K-Means Clustering

Overview

What is K-Means Clustering?
Why and where would we need K-Means Clustering?
How can we create K-Means Clusters?
What is our business usecase?
What business value can we extract from the clusters?
Why K-Means clustering isn’t (always) the answer?
How can we do it better?

K-Means Clustering

An unsupervised machine learning clustering algorithm

Data is clustered based on feature similarity
Unsupervised: Data is unlabeled, groups are unknown
Find similar groups, glean insights
Dataset may be very large and highly dimensional

Why would we need Clustering?

Main usecases:

A large unstructured dataset is to be clustered
without any instructions
No prior information on how many groups we
might need to divide our data into

The Math behind K-Means Algorithm

K-Means runs in an unsupervised environment and hence it measures the quality of the formed clusters by finding the variations within each cluster.

The goal will be to minimize this intra-cluster variation (also called WCSS)

\[ WCSS = \sum_{i = 1}^{k}\sum_{x ∈ C_i}|x-μ_i|^2 \]

Where, K is the # of disjoint cluster \(C_i\), x is a data point in the cluster \(C_i\), \(μ_i\) is the mean of the data points in the cluster \(C_i\).

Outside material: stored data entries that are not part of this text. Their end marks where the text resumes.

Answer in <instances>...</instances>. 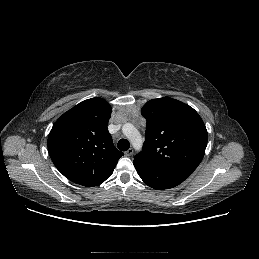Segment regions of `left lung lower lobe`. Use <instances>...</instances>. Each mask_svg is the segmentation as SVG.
Here are the masks:
<instances>
[{
	"mask_svg": "<svg viewBox=\"0 0 259 259\" xmlns=\"http://www.w3.org/2000/svg\"><path fill=\"white\" fill-rule=\"evenodd\" d=\"M134 166L141 179L148 186L157 190L173 188L186 179L138 160H134Z\"/></svg>",
	"mask_w": 259,
	"mask_h": 259,
	"instance_id": "obj_1",
	"label": "left lung lower lobe"
}]
</instances>
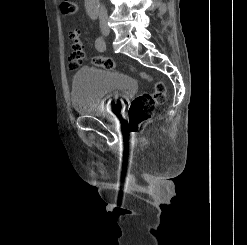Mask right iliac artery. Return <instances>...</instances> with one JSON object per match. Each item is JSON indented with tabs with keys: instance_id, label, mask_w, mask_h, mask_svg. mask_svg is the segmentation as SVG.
Here are the masks:
<instances>
[{
	"instance_id": "right-iliac-artery-1",
	"label": "right iliac artery",
	"mask_w": 247,
	"mask_h": 245,
	"mask_svg": "<svg viewBox=\"0 0 247 245\" xmlns=\"http://www.w3.org/2000/svg\"><path fill=\"white\" fill-rule=\"evenodd\" d=\"M95 47L98 51L103 52L106 49L105 40L102 37H98L95 41Z\"/></svg>"
}]
</instances>
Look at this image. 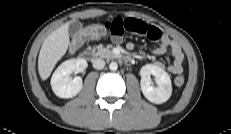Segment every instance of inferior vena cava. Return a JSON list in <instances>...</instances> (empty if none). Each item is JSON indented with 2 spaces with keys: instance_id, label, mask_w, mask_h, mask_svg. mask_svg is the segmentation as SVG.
Segmentation results:
<instances>
[{
  "instance_id": "1",
  "label": "inferior vena cava",
  "mask_w": 231,
  "mask_h": 134,
  "mask_svg": "<svg viewBox=\"0 0 231 134\" xmlns=\"http://www.w3.org/2000/svg\"><path fill=\"white\" fill-rule=\"evenodd\" d=\"M92 64H93V67L95 69L99 70V69H103L104 68L105 61L103 59H101V58H96V59L93 60Z\"/></svg>"
}]
</instances>
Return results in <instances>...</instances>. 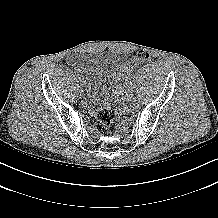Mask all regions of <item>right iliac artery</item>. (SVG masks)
Wrapping results in <instances>:
<instances>
[{"instance_id":"obj_1","label":"right iliac artery","mask_w":218,"mask_h":218,"mask_svg":"<svg viewBox=\"0 0 218 218\" xmlns=\"http://www.w3.org/2000/svg\"><path fill=\"white\" fill-rule=\"evenodd\" d=\"M75 74H76L77 76H81L80 73H79L78 71H76V70H75ZM78 78H80V77H78Z\"/></svg>"}]
</instances>
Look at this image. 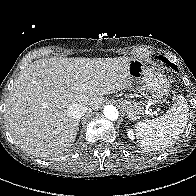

K-means calculates proximity between data points
and centroids to place the data in appropriate cluster.
Euclidean distance

\[ D_{euc}(x, y) = \sqrt{\sum_{i = 1}^{n}{(x_i - y_i)^2}} \]

Manhattan distance

\[ D_{man}(x, y) = \sum_{i = 1}^{n}|(x_i - y_i)| \]

Our Business usecase

`Customer Segmentation`

Dividing customers into number of focused groups that are as dissimilar as possible across groups, but as similar as possible within each group in specific ways with shared buying characteristics that is relevant to marketing
The chosen attributes will play a key role in deciding the groups.
Algorithm is based around analyzing what we call RFM - customer recency, frequency, and monetary values

Our Business usecase

`The Dataset`

The data set contains the transactions from a UK-based online retail store between 01/12/2009 and 09/12/2011.

Data Definition
Data Preview
Initial Observations

Attribute	Type	Description
Invoice	Nominal	A 6-digit unique transaction #. If starts with `c`, indicates a cancellation.
CustomerID	Numeric	A 5-digit unique customer Id.
StockCode	Nominal	A 5-digit code uniquely assigned to each distinct product.
Quantity	Numeric	The quantities of each product (item) per transaction.
InvoiceDate	Numeric	The day and time when a transaction was generated.
Price	Numeric	Product price per unit in sterling (£).
Country	Nominal	The name of the country where a customer resides.
Description	Nominal	Product name.

Invoice	StockCode	Description	Quantity	InvoiceDate	Price	CustomerID	Country
489434	85048	15CM CHRISTMAS GLASS BALL 20 LIGHTS	12	2009-12-01 07:45:00	6.95	13085	United Kingdom
489434	79323P	PINK CHERRY LIGHTS	12	2009-12-01 07:45:00	6.75	13085	United Kingdom
489434	79323W	WHITE CHERRY LIGHTS	12	2009-12-01 07:45:00	6.75	13085	United Kingdom
489434	22041	RECORD FRAME 7" SINGLE SIZE	48	2009-12-01 07:45:00	2.10	13085	United Kingdom
489434	21232	STRAWBERRY CERAMIC TRINKET BOX	24	2009-12-01 07:45:00	1.25	13085	United Kingdom
489434	22064	PINK DOUGHNUT TRINKET POT	24	2009-12-01 07:45:00	1.65	13085	United Kingdom

There are 525461 records in the dataset
107927 Customer Ids are missing (only 417534 customers are identifiable)

Our Business usecase

`Data Visualization`

Visualization
Observations

The Quantity is heavily skewed right and most of the transactions involved a quantity in the range of 1 to 5
The unit Price is also skewed right and most of the items have unit price between 1 and 4
The item with StockCode 85123A was sold most
Most of the customers belong to United Kingdom

Our Business usecase

`Data Preparation`

Cleanse data
Detect outliers
Code

Remove missing values

df=na.omit(df, cols="CustomerID")

2. Select only required attributes - CustomerID,
Invoice, Quantity, InvoiceDate and Price

data = subset(df, select = -c(Description, Country, StockCode) )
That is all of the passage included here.